Enriching prediction queries

The basic use case for the API node is fairly simple: send the features of a record, receive the prediction for this record.

However, there are many situations in which all features of an input record are not easily known by the API user. DSS API node includes a data enrichment feature that makes these scenarii easy to handle.

Use case

For example, consider the following case: we are creating a fraud detection engine for an e-commerce website. The model is trained using historical data from the users, orders, and products database, and labeled data from the fraud department.

The final dataset used to train the model contains:

  • Information about the “current” order
  • Information about the “current” payment method
  • Historical aggregated data about the customer: total number of orders, total value, number of payment modes, …
  • Aggregated data about the product in the order: category, number of previously fraudulent order for this product, …

Therefore, to score a new record, we need all this information. However, when the backend of the website (i.e. the caller of the API) wants to obtain the prediction, it only has access to the information about the current order and payment, not the historical aggregates of customer and product.

However:

  • the website backend has the customer_id and the product_id readily available.
  • the historical data aggregates are available in DSS.

By using the data enrichment feature of DSS API node, you can declare in the configuration of your endpoint an enrichment of the records to predict by the customer_data and product_data tables.

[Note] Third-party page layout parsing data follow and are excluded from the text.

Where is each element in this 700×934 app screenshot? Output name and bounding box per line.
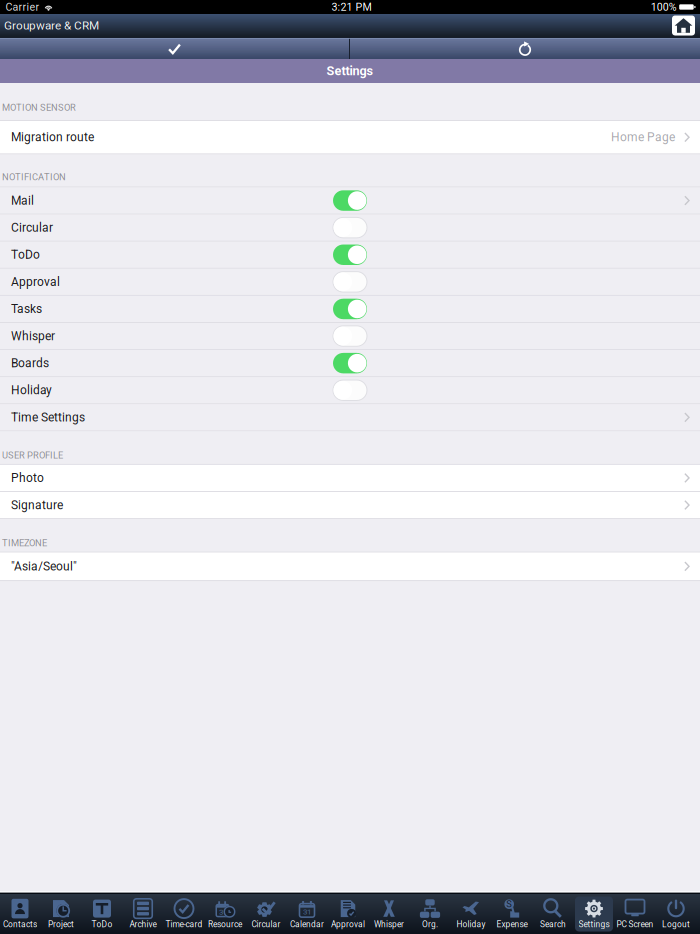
button[interactable]: Photo [0,465,700,491]
staticText: Project [48,920,74,929]
button[interactable]: Search [532,893,574,934]
staticText: Holiday [456,920,486,929]
staticText: Holiday [11,383,52,397]
staticText: Time-card [166,920,202,929]
button[interactable]: S [492,893,532,934]
button[interactable]: "Asia/Seoul" [0,553,700,580]
button[interactable]: Tasks [0,296,700,322]
staticText: 31 [303,907,311,916]
button[interactable]: 31 [286,893,328,934]
button[interactable]: 3 [204,893,246,934]
staticText: "Asia/Seoul" [11,559,77,573]
staticText: Tasks [11,302,42,316]
button[interactable]: PC Screen [614,893,656,934]
staticText: Home Page [611,130,675,144]
button[interactable]: Refresh [350,39,700,59]
staticText: Expense [496,920,528,929]
button[interactable]: Signature [0,492,700,518]
button[interactable]: Migration route [0,121,700,154]
staticText: MOTION SENSOR [2,102,76,113]
staticText: Carrier [6,1,40,13]
staticText: Resource [208,920,242,929]
button[interactable]: Holiday [0,377,700,403]
staticText: Circular [11,221,53,235]
staticText: Settings [578,920,610,929]
button[interactable]: ToDo [82,893,122,934]
staticText: Contacts [3,920,37,929]
staticText: Whisper [11,329,55,343]
staticText: ToDo [92,920,112,929]
staticText: 100% [651,1,677,13]
staticText: ToDo [11,248,40,262]
staticText: Boards [11,356,49,370]
staticText: Org. [422,920,438,929]
button[interactable]: Org. [410,893,450,934]
staticText: Search [540,920,566,929]
button[interactable]: Logout [656,893,696,934]
staticText: S [506,898,512,909]
button[interactable]: Whisper [368,893,410,934]
button[interactable]: Whisper [0,323,700,349]
staticText: 3:21 PM [332,1,372,13]
staticText: Mail [11,194,34,208]
button[interactable]: Contacts [0,893,40,934]
staticText: Photo [11,471,44,485]
staticText: Whisper [374,920,404,929]
staticText: Signature [11,498,63,512]
button[interactable]: Settings [574,893,614,934]
staticText: Settings [326,64,374,78]
staticText: 3 [219,907,223,917]
button[interactable]: Mail [0,188,700,214]
staticText: USER PROFILE [2,450,63,461]
button[interactable]: Holiday [450,893,492,934]
staticText: Archive [130,920,156,929]
button[interactable]: Project [40,893,82,934]
staticText: Migration route [11,130,94,144]
staticText: NOTIFICATION [2,172,66,182]
staticText: Approval [11,275,60,289]
button[interactable]: Home [672,16,695,36]
button[interactable]: Boards [0,350,700,376]
button[interactable]: Circular [0,215,700,241]
button[interactable]: Time Settings [0,404,700,430]
button[interactable]: Archive [122,893,164,934]
staticText: Logout [662,920,690,929]
button[interactable]: Circular [246,893,286,934]
staticText: TIMEZONE [2,538,47,549]
button[interactable]: Time-card [164,893,204,934]
staticText: Time Settings [11,410,85,424]
staticText: PC Screen [616,920,654,929]
button[interactable]: Approval [0,269,700,295]
button[interactable]: Approval [328,893,368,934]
staticText: Circular [252,920,280,929]
staticText: Groupware & CRM [4,19,99,32]
staticText: Approval [331,920,365,929]
button[interactable]: Confirm [0,39,349,59]
button[interactable]: ToDo [0,242,700,268]
staticText: Calendar [290,920,324,929]
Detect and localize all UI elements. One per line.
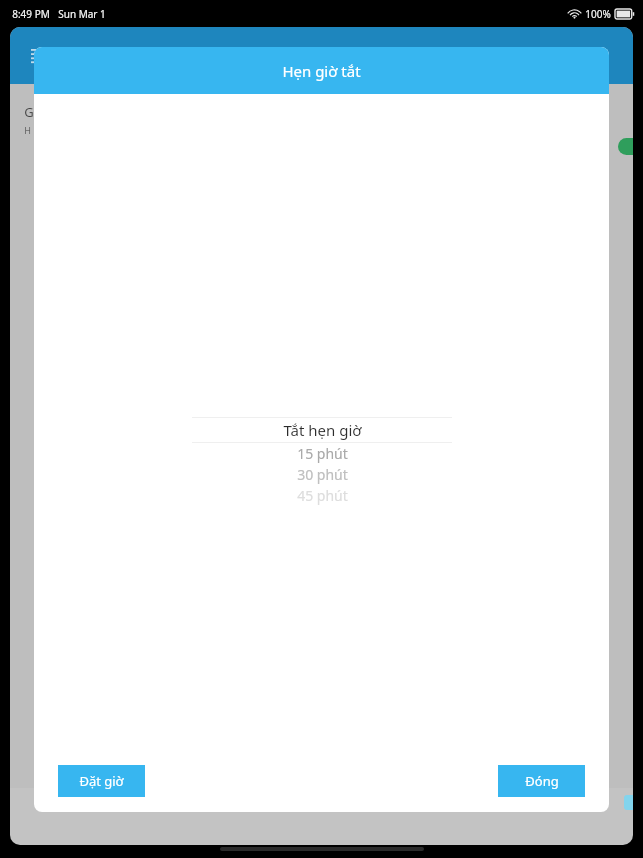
staticText: 100% bbox=[585, 7, 611, 21]
staticText: 15 phút bbox=[297, 444, 348, 463]
button[interactable]: Đặt giờ bbox=[58, 765, 145, 797]
staticText: Cài đặt bbox=[297, 46, 346, 66]
button[interactable]: 45 phút bbox=[192, 485, 452, 506]
button[interactable]: 30 phút bbox=[192, 464, 452, 485]
staticText: Tắt hẹn giờ bbox=[283, 420, 362, 440]
staticText: H bbox=[24, 124, 31, 136]
staticText: Đóng bbox=[525, 772, 559, 790]
staticText: Hẹn giờ tắt bbox=[282, 61, 361, 81]
staticText: Đặt giờ bbox=[79, 772, 124, 790]
staticText: 30 phút bbox=[297, 465, 348, 484]
button[interactable]: Đóng bbox=[498, 765, 585, 797]
staticText: 8:49 PM bbox=[12, 7, 50, 21]
staticText: Sun Mar 1 bbox=[58, 7, 106, 21]
button[interactable]: Tắt hẹn giờ bbox=[192, 418, 452, 442]
button[interactable]: Menu bbox=[24, 41, 54, 71]
button[interactable]: 15 phút bbox=[192, 443, 452, 464]
staticText: G bbox=[24, 103, 34, 121]
staticText: 45 phút bbox=[297, 486, 348, 505]
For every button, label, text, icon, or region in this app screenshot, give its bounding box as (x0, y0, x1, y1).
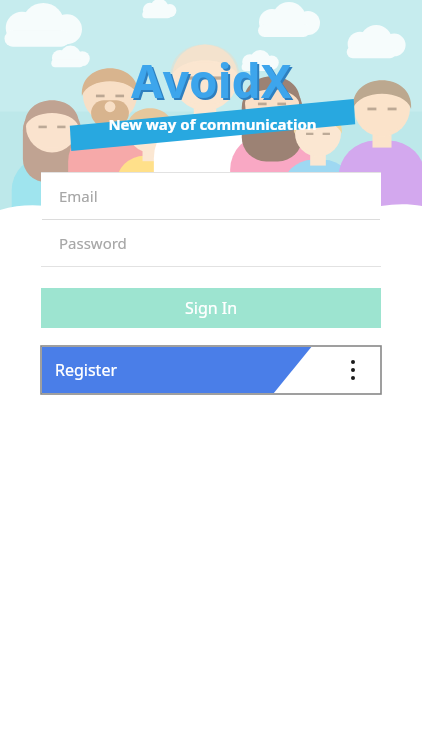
button[interactable]: More options (343, 356, 363, 384)
button[interactable]: Email (41, 173, 381, 219)
staticText: AvoidX (133, 51, 294, 114)
staticText: AvoidX (131, 49, 292, 112)
staticText: Password (59, 233, 127, 253)
button[interactable]: Password (41, 220, 381, 266)
button[interactable]: Sign In (41, 288, 381, 328)
staticText: Email (59, 186, 98, 206)
staticText: Register (55, 359, 118, 381)
button[interactable]: Register (41, 346, 381, 394)
staticText: New way of communication (108, 114, 317, 134)
staticText: Sign In (185, 297, 238, 319)
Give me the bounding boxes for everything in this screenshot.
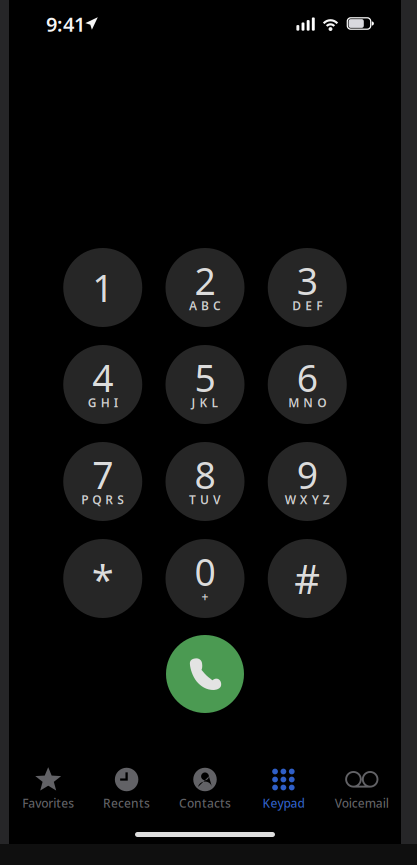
staticText: Keypad	[262, 795, 304, 811]
button[interactable]: 0	[154, 539, 256, 618]
button[interactable]: Voicemail	[323, 767, 401, 810]
button[interactable]: 4	[52, 345, 154, 424]
button[interactable]: #	[256, 539, 358, 618]
staticText: D E F	[292, 298, 322, 313]
staticText: Favorites	[22, 795, 74, 811]
staticText: 8	[194, 450, 216, 499]
button[interactable]: 7	[52, 442, 154, 521]
staticText: A B C	[189, 298, 221, 313]
button[interactable]: 8	[154, 442, 256, 521]
staticText: 7	[92, 450, 113, 499]
staticText: Recents	[103, 795, 150, 811]
staticText: 4	[92, 353, 113, 402]
staticText: P Q R S	[81, 492, 124, 507]
staticText: 9:41	[46, 11, 85, 37]
button[interactable]: 9	[256, 442, 358, 521]
staticText: 3	[297, 256, 318, 305]
button[interactable]: Contacts	[166, 767, 244, 810]
staticText: Contacts	[179, 795, 231, 811]
staticText: 6	[297, 353, 318, 402]
button[interactable]: 2	[154, 248, 256, 327]
staticText: W X Y Z	[285, 492, 330, 507]
staticText: *	[92, 552, 114, 605]
button[interactable]: 6	[256, 345, 358, 424]
button[interactable]: 5	[154, 345, 256, 424]
staticText: #	[294, 552, 320, 605]
button[interactable]: 1	[52, 248, 154, 327]
staticText: 2	[194, 256, 216, 305]
staticText: 5	[194, 353, 216, 402]
staticText: 9	[297, 450, 318, 499]
staticText: 1	[92, 263, 113, 312]
button[interactable]: Recents	[87, 767, 166, 810]
button[interactable]: 3	[256, 248, 358, 327]
staticText: 0	[194, 547, 216, 596]
button[interactable]: Call	[166, 635, 244, 713]
staticText: +	[202, 588, 208, 604]
staticText: M N O	[288, 394, 326, 410]
button[interactable]: Keypad	[244, 767, 323, 810]
staticText: G H I	[88, 394, 118, 410]
staticText: Voicemail	[335, 795, 389, 811]
button[interactable]: Favorites	[9, 767, 87, 810]
staticText: J K L	[192, 394, 218, 410]
button[interactable]: *	[52, 539, 154, 618]
staticText: T U V	[189, 492, 221, 507]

  • The API caller sends the customer_id and the product_id values as features of the record
  • DSS API node looks these up in the customer_data and product_data tables
  • DSS API node replaces the customer_id and product_id by the data from the data tables.
  • The prediction can then happen normally

Configuration

Note

This information is also valid for the dataset lookup endpoint

Configuring data enrichments is made in the Endpoint > “Features mapping” section in DSS. Multiple enrichments are possible.

You must configure:

  • Which dataset is used for enrichment
  • How the dataset will be deployed for lookups (See the “Deployment options” section below)
  • How the lookup keys in the features of the records will be mapped to column lookups in the dataset
  • Which columns of the dataset will be retrieved and how they will be mapped to features in the record.

Lookup mapping

Lookup mapping is configured by writing a JSON array enumerating lookup keys and how they match to columns of the dataset:

/* This configures a bi-key. The user passes ModelId=,MachineId= in the query, and
  API node will perform a lookup on model_id,machine_id in the dataset */
[
    {
      "inputLookupKey": "ModelId",
      "resourceLookupCol": "model_id",
    },
    {
      "inputLookupKey": "MachineId",
      "resourceLookupCol": "machine_id",
   }
]

Retrieved columns

Retrieved of columns as features in the record is configured by writing a JSON object mapping dataset column names to feature names:

/* This retrieves a single column fi_base_model from the dataset
 * and adds it as feature "fiBaseModel" in the record to predict.
 *
 * Therefore, the model must expect a fiBaseModel feature.
 */
{
        "fi_base_model" : "fiBaseModel"
}

Error handling

You can configure how API node should react in various abnormal situations:

  • Unspecified key: the input record does not contain the lookup key(s)
  • No match: no row in the dataset matches the lookup key(s)
  • Several matches: multiple rows in the dataset match the lookup key(s)

Deployment options

There are two possible deployment options for data enrichments.

Bundled data

The “bundled data” mode is the simplest deployment mode and should generally be preferred when the lookup tables are fairly small (up to a few million lines).

In this mode:

  • each DSS API node instance must have a private connection to a supported SQL database, see API Node Configuration below.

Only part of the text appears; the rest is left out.